Nicholas Kou
Nicholas Kou

Reputation: 303

Kafka Consumer reading rate seems to decrease when adding consumers on the same group id

I have created a Kafka topic on which I have produced data (5gb of csv records). I set the number of partitions to be equal to the number of the consumers i'm going to use. My Apache Kafka setup is composed of 3 brokers.
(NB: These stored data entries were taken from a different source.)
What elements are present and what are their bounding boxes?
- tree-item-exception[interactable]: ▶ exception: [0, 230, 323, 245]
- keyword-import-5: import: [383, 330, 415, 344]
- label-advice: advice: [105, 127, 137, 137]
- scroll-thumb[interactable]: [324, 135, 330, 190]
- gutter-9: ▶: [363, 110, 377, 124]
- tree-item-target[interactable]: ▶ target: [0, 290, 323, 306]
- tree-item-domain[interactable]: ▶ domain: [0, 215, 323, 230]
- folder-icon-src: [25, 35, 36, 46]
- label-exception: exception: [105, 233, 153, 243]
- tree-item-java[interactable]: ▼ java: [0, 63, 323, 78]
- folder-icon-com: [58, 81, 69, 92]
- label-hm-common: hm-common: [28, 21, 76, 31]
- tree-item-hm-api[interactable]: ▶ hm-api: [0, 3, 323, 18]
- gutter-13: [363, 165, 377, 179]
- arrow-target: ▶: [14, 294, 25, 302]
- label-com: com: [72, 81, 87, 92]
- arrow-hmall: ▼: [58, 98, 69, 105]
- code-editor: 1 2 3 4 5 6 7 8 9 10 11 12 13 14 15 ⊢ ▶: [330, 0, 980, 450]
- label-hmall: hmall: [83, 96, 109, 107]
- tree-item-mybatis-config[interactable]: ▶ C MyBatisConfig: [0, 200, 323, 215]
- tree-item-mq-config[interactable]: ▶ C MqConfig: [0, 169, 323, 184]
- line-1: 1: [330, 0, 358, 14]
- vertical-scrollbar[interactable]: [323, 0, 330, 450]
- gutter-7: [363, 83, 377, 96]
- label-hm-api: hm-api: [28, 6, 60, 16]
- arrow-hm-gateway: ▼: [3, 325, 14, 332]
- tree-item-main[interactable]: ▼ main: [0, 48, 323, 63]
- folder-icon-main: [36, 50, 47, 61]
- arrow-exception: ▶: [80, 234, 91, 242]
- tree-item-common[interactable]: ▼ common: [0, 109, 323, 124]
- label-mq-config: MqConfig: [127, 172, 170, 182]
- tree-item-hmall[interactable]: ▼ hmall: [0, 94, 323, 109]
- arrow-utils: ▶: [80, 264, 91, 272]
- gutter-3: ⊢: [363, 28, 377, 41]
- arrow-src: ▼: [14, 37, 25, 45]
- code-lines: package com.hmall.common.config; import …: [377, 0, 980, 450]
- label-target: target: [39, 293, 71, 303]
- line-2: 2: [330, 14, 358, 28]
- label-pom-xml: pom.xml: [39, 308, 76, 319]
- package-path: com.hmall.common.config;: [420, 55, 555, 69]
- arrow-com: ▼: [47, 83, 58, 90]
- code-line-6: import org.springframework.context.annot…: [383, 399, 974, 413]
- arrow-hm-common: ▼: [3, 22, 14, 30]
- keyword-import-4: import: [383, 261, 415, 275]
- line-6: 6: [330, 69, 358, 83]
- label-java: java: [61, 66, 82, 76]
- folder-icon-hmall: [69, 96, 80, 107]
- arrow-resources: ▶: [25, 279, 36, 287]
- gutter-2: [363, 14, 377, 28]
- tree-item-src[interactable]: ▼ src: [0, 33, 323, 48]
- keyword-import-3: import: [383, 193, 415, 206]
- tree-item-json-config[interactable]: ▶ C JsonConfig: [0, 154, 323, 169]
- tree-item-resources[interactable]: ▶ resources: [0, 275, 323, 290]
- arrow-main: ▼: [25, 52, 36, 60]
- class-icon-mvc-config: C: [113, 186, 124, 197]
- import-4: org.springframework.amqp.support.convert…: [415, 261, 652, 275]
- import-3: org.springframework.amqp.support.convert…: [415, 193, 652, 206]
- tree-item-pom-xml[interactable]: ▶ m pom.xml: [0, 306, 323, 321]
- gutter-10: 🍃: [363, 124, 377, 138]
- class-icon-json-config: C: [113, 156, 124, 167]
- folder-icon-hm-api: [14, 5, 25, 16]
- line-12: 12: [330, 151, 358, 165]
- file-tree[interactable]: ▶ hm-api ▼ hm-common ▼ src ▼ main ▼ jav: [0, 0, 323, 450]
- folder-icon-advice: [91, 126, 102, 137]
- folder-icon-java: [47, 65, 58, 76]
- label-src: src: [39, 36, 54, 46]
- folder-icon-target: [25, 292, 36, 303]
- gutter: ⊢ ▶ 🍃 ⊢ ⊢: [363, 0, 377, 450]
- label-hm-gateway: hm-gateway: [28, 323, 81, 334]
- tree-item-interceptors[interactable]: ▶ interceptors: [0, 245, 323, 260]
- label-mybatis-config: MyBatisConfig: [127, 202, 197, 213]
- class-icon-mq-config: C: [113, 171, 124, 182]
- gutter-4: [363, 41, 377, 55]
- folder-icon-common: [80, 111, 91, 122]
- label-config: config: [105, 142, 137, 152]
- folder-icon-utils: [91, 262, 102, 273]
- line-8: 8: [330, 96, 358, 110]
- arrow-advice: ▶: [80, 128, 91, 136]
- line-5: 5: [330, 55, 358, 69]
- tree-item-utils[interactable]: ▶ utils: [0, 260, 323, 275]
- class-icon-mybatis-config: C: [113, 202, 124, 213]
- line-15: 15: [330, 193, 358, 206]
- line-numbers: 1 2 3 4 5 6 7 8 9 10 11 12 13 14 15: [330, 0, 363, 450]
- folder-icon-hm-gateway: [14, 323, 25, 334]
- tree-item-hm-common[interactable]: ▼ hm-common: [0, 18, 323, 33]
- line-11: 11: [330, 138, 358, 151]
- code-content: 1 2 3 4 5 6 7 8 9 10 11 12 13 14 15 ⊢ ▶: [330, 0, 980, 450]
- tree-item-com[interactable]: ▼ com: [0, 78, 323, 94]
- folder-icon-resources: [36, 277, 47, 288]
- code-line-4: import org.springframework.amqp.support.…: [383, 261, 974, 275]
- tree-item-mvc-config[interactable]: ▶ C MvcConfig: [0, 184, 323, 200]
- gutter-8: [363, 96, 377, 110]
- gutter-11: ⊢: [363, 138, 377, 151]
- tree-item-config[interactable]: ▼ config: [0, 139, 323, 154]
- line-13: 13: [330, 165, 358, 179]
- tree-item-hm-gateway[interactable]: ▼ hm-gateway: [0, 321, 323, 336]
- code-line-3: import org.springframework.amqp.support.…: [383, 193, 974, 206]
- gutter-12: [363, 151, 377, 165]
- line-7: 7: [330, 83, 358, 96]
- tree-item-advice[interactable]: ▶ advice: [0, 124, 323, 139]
I don't use replication for my data.

When the topic is consumed from a node (case of having only one consumer and one partition), the consumer gets the data with a rate of 65K records/sec.
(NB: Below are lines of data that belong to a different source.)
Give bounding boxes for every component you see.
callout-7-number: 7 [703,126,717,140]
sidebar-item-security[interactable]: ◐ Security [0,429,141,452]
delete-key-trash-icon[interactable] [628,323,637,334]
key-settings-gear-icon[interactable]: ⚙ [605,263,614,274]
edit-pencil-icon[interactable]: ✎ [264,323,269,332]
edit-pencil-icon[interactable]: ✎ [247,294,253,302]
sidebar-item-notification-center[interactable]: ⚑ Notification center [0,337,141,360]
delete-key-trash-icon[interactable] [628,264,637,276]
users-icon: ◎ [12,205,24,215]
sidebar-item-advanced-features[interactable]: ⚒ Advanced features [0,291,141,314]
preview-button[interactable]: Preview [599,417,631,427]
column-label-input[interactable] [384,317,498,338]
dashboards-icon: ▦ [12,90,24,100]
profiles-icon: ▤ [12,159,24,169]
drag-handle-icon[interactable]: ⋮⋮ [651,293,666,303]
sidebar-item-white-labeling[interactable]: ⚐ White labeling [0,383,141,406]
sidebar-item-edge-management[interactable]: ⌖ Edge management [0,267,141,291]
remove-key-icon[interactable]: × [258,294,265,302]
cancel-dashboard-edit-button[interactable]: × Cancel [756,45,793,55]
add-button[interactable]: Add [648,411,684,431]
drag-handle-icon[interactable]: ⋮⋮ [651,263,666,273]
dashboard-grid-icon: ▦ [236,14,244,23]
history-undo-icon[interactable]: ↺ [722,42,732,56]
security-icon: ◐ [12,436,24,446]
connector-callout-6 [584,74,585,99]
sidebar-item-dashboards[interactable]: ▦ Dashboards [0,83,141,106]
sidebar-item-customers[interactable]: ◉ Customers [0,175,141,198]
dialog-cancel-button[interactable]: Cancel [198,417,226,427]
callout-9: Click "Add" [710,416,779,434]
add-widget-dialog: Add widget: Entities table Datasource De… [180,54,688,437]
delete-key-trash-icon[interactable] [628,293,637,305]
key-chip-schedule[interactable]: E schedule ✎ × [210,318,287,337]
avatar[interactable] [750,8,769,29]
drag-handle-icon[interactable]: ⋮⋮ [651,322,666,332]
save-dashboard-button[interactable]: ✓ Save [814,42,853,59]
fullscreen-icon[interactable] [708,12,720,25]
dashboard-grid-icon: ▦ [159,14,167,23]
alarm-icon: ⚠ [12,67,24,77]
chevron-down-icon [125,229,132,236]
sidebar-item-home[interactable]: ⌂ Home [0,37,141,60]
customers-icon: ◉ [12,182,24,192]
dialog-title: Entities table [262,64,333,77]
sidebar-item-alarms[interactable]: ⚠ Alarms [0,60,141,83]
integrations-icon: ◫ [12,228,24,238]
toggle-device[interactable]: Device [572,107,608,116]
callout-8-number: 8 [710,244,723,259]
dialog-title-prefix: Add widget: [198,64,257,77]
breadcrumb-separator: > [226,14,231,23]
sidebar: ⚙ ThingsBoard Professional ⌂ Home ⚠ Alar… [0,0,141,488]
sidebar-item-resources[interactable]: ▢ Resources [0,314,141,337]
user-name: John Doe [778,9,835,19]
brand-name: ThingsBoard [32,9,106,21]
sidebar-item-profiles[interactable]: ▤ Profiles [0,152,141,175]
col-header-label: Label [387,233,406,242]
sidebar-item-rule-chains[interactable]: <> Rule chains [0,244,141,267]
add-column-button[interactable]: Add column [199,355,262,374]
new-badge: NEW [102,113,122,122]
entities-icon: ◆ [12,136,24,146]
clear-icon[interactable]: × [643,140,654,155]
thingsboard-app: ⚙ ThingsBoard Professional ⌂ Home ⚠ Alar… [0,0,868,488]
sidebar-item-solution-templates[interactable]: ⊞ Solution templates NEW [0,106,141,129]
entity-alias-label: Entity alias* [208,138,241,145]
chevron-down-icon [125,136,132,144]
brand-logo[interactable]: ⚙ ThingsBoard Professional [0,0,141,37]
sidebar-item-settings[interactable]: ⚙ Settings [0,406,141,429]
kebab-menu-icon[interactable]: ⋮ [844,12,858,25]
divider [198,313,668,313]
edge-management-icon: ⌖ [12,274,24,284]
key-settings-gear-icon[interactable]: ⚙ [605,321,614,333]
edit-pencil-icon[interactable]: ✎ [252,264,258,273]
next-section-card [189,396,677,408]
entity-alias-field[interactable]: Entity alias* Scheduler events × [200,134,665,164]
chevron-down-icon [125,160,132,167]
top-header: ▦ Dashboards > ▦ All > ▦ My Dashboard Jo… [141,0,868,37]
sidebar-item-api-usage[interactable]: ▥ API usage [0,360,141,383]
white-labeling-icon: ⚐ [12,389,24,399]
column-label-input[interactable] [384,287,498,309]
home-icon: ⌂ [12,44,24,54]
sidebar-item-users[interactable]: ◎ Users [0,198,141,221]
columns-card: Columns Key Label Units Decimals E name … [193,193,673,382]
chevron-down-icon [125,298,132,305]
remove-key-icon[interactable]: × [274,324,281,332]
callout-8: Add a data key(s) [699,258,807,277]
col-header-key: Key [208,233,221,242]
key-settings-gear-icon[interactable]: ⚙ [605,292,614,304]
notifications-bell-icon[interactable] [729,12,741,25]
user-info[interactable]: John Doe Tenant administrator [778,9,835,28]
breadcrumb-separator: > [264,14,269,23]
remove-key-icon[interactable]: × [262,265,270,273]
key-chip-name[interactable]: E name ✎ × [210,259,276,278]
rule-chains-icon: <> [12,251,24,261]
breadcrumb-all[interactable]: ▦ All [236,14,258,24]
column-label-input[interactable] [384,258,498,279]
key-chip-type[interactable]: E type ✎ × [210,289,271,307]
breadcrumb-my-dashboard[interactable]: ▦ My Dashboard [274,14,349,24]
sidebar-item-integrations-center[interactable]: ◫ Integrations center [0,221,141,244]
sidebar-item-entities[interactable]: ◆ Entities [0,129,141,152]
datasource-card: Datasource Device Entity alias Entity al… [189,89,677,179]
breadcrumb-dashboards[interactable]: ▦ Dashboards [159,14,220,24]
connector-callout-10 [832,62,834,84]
When the topic is consumed from two nodes (case of having two consumers and two parititions), each of the consumers get the data with an overall rate of 120K records/sec (60K for each consumer).

Adding more consumers and partitions (for example 10 more), the throughtput for each consumer is decreased and the overall throughtput seems to be stabilized to a value (reaching 420K).

Is this an expected behaviour for Apache Kafka? I was awaiting that by adding more and more consumers, the overall throughtput would increase linearly.

Upvotes: 0

Views: 1274

Answers (2)

Giorgos Myrianthous
Giorgos Myrianthous

Reputation: 39820

More partitions in a Kafka cluster leads to higher throughput however, you need to be aware that the number of partitions has an impact on availability and latency.

In general more partitions,

  • Lead to higher throughput
  • Require more open file handles
  • May increase unavailability
  • May increase end-to-end latency
  • May require more memory on the client side

You need to study the trade-offs and make sure that you've picked the number of partitions that satisfies your requirements regarding throughput, latency and required resources.

For further details refer to this blog post from Confluent.

Upvotes: 0

Shailendra
Shailendra

Reputation: 9102

If there are more consumers in consumer group than number of partitions then they remain idle. A picture from Definitive guide to Kafka book will be helpful

enter image description here As far as consumer throughput is concerned - apart from the number of partitions/consumer it will also depend upon how the consumer is processing. There could be bottleneck in the message consuming which can limit throughput. This fact is also corroborated here in a write-up by Confluent

The consumer throughput is often application dependent since it corresponds to how fast the consumer logic can process each message. So, you really need to measure it.